Aim of the exercise:
Please write out each entry below exactly as it appears.

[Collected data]

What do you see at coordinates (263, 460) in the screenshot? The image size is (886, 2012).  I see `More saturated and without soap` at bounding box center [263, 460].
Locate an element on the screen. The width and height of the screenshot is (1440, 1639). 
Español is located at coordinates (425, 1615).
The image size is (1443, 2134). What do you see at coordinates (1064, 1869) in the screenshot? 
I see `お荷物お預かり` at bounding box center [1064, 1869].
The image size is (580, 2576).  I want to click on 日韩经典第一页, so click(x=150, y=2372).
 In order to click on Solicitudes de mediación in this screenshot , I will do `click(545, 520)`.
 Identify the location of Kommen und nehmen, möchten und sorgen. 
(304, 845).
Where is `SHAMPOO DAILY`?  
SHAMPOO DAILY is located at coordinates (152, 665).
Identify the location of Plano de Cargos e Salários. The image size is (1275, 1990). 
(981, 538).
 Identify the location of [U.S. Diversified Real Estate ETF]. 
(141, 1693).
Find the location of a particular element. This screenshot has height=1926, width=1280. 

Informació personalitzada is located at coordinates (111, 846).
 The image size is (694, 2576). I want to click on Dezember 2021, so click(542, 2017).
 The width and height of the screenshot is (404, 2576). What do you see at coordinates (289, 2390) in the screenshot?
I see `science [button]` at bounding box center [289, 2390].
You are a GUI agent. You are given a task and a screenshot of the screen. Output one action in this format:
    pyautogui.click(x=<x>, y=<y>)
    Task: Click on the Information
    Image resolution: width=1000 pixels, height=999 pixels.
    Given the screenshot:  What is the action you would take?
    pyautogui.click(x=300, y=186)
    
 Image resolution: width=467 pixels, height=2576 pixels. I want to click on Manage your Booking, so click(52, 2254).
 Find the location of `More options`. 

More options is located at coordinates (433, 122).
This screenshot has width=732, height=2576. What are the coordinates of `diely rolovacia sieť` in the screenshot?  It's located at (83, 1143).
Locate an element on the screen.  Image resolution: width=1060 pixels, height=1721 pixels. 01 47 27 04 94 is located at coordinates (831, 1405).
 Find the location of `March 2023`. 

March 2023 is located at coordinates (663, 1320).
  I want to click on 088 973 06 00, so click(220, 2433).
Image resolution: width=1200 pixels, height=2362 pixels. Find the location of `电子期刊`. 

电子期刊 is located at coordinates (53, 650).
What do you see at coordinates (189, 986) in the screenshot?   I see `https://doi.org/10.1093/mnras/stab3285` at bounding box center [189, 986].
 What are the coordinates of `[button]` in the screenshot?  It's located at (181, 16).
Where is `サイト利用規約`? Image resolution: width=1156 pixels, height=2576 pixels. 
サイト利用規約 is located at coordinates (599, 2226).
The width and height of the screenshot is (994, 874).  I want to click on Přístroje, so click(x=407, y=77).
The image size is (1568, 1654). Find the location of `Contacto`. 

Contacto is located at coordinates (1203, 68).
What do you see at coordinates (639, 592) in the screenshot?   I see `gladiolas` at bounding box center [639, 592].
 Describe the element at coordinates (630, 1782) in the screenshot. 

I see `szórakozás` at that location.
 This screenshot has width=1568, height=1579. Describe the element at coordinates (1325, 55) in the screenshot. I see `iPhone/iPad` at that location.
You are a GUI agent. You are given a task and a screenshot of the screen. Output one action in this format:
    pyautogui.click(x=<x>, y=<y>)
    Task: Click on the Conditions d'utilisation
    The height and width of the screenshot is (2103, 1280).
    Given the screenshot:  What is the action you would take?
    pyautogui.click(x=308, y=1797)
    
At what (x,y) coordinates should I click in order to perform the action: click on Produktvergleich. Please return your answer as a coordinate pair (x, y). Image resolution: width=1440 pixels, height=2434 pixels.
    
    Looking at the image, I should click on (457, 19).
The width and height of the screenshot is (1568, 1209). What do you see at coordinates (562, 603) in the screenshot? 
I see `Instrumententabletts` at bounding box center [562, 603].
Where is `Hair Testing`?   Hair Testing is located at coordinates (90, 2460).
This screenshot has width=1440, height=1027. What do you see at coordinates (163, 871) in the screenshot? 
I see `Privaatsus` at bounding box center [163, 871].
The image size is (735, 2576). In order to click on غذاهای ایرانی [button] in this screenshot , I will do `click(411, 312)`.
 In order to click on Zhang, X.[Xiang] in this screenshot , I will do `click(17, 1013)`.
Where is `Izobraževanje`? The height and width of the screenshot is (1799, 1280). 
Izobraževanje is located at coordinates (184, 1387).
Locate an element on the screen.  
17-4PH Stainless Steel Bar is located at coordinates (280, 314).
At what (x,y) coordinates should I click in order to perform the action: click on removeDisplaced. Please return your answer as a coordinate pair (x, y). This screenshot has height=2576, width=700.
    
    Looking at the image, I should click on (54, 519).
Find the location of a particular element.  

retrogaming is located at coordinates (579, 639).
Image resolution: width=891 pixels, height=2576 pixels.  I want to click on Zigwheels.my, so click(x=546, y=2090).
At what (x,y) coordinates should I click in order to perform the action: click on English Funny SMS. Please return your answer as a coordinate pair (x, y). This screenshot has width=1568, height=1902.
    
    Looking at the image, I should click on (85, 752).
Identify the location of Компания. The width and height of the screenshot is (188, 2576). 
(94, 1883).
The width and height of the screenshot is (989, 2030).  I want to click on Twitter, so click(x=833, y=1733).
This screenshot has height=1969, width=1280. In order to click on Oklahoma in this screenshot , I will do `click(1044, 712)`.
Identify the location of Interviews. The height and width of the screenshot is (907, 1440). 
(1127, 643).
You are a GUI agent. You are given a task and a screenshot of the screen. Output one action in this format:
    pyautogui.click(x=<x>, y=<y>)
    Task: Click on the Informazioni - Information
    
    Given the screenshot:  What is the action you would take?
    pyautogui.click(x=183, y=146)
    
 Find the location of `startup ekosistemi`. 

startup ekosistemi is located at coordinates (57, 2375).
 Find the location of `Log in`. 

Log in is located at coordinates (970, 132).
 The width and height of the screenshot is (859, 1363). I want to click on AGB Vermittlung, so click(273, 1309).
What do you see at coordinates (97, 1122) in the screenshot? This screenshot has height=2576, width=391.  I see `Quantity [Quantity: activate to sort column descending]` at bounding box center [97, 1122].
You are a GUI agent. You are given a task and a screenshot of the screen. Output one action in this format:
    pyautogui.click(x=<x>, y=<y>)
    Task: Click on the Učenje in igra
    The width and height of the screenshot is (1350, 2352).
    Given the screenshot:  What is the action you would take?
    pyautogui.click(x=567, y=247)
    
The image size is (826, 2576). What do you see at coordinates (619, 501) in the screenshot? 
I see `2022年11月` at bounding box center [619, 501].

Answer space:
What do you see at coordinates (263, 460) in the screenshot? The image size is (886, 2012).  I see `More saturated and without soap` at bounding box center [263, 460].
Locate an element on the screen. The width and height of the screenshot is (1440, 1639). 
Español is located at coordinates (425, 1615).
The image size is (1443, 2134). What do you see at coordinates (1064, 1869) in the screenshot? 
I see `お荷物お預かり` at bounding box center [1064, 1869].
The image size is (580, 2576).  I want to click on 日韩经典第一页, so click(x=150, y=2372).
 In order to click on Solicitudes de mediación in this screenshot , I will do `click(545, 520)`.
 Identify the location of Kommen und nehmen, möchten und sorgen. 
(304, 845).
Where is `SHAMPOO DAILY`?  
SHAMPOO DAILY is located at coordinates (152, 665).
Identify the location of Plano de Cargos e Salários. The image size is (1275, 1990). 
(981, 538).
 Identify the location of [U.S. Diversified Real Estate ETF]. 
(141, 1693).
Find the location of a particular element. This screenshot has height=1926, width=1280. 

Informació personalitzada is located at coordinates (111, 846).
 The image size is (694, 2576). I want to click on Dezember 2021, so click(542, 2017).
 The width and height of the screenshot is (404, 2576). What do you see at coordinates (289, 2390) in the screenshot?
I see `science [button]` at bounding box center [289, 2390].
You are a GUI agent. You are given a task and a screenshot of the screen. Output one action in this format:
    pyautogui.click(x=<x>, y=<y>)
    Task: Click on the Information
    Image resolution: width=1000 pixels, height=999 pixels.
    Given the screenshot:  What is the action you would take?
    pyautogui.click(x=300, y=186)
    
 Image resolution: width=467 pixels, height=2576 pixels. I want to click on Manage your Booking, so click(52, 2254).
 Find the location of `More options`. 

More options is located at coordinates (433, 122).
This screenshot has width=732, height=2576. What are the coordinates of `diely rolovacia sieť` in the screenshot?  It's located at (83, 1143).
Locate an element on the screen.  Image resolution: width=1060 pixels, height=1721 pixels. 01 47 27 04 94 is located at coordinates (831, 1405).
 Find the location of `March 2023`. 

March 2023 is located at coordinates (663, 1320).
  I want to click on 088 973 06 00, so click(220, 2433).
Image resolution: width=1200 pixels, height=2362 pixels. Find the location of `电子期刊`. 

电子期刊 is located at coordinates (53, 650).
What do you see at coordinates (189, 986) in the screenshot?   I see `https://doi.org/10.1093/mnras/stab3285` at bounding box center [189, 986].
 What are the coordinates of `[button]` in the screenshot?  It's located at (181, 16).
Where is `サイト利用規約`? Image resolution: width=1156 pixels, height=2576 pixels. 
サイト利用規約 is located at coordinates (599, 2226).
The width and height of the screenshot is (994, 874).  I want to click on Přístroje, so click(x=407, y=77).
The image size is (1568, 1654). Find the location of `Contacto`. 

Contacto is located at coordinates (1203, 68).
What do you see at coordinates (639, 592) in the screenshot?   I see `gladiolas` at bounding box center [639, 592].
 Describe the element at coordinates (630, 1782) in the screenshot. 

I see `szórakozás` at that location.
 This screenshot has width=1568, height=1579. Describe the element at coordinates (1325, 55) in the screenshot. I see `iPhone/iPad` at that location.
You are a GUI agent. You are given a task and a screenshot of the screen. Output one action in this format:
    pyautogui.click(x=<x>, y=<y>)
    Task: Click on the Conditions d'utilisation
    The height and width of the screenshot is (2103, 1280).
    Given the screenshot:  What is the action you would take?
    pyautogui.click(x=308, y=1797)
    
At what (x,y) coordinates should I click in order to perform the action: click on Produktvergleich. Please return your answer as a coordinate pair (x, y). Image resolution: width=1440 pixels, height=2434 pixels.
    
    Looking at the image, I should click on (457, 19).
The width and height of the screenshot is (1568, 1209). What do you see at coordinates (562, 603) in the screenshot? 
I see `Instrumententabletts` at bounding box center [562, 603].
Where is `Hair Testing`?   Hair Testing is located at coordinates (90, 2460).
This screenshot has width=1440, height=1027. What do you see at coordinates (163, 871) in the screenshot? 
I see `Privaatsus` at bounding box center [163, 871].
The image size is (735, 2576). In order to click on غذاهای ایرانی [button] in this screenshot , I will do `click(411, 312)`.
 In order to click on Zhang, X.[Xiang] in this screenshot , I will do `click(17, 1013)`.
Where is `Izobraževanje`? The height and width of the screenshot is (1799, 1280). 
Izobraževanje is located at coordinates (184, 1387).
Locate an element on the screen.  
17-4PH Stainless Steel Bar is located at coordinates (280, 314).
At what (x,y) coordinates should I click in order to perform the action: click on removeDisplaced. Please return your answer as a coordinate pair (x, y). This screenshot has height=2576, width=700.
    
    Looking at the image, I should click on (54, 519).
Find the location of a particular element.  

retrogaming is located at coordinates (579, 639).
Image resolution: width=891 pixels, height=2576 pixels.  I want to click on Zigwheels.my, so click(x=546, y=2090).
At what (x,y) coordinates should I click in order to perform the action: click on English Funny SMS. Please return your answer as a coordinate pair (x, y). This screenshot has width=1568, height=1902.
    
    Looking at the image, I should click on (85, 752).
Identify the location of Компания. The width and height of the screenshot is (188, 2576). 
(94, 1883).
The width and height of the screenshot is (989, 2030).  I want to click on Twitter, so click(x=833, y=1733).
This screenshot has height=1969, width=1280. In order to click on Oklahoma in this screenshot , I will do `click(1044, 712)`.
Identify the location of Interviews. The height and width of the screenshot is (907, 1440). 
(1127, 643).
You are a GUI agent. You are given a task and a screenshot of the screen. Output one action in this format:
    pyautogui.click(x=<x>, y=<y>)
    Task: Click on the Informazioni - Information
    
    Given the screenshot:  What is the action you would take?
    pyautogui.click(x=183, y=146)
    
 Find the location of `startup ekosistemi`. 

startup ekosistemi is located at coordinates (57, 2375).
 Find the location of `Log in`. 

Log in is located at coordinates (970, 132).
 The width and height of the screenshot is (859, 1363). I want to click on AGB Vermittlung, so click(273, 1309).
What do you see at coordinates (97, 1122) in the screenshot? This screenshot has height=2576, width=391.  I see `Quantity [Quantity: activate to sort column descending]` at bounding box center [97, 1122].
You are a GUI agent. You are given a task and a screenshot of the screen. Output one action in this format:
    pyautogui.click(x=<x>, y=<y>)
    Task: Click on the Učenje in igra
    The width and height of the screenshot is (1350, 2352).
    Given the screenshot:  What is the action you would take?
    pyautogui.click(x=567, y=247)
    
The image size is (826, 2576). What do you see at coordinates (619, 501) in the screenshot? 
I see `2022年11月` at bounding box center [619, 501].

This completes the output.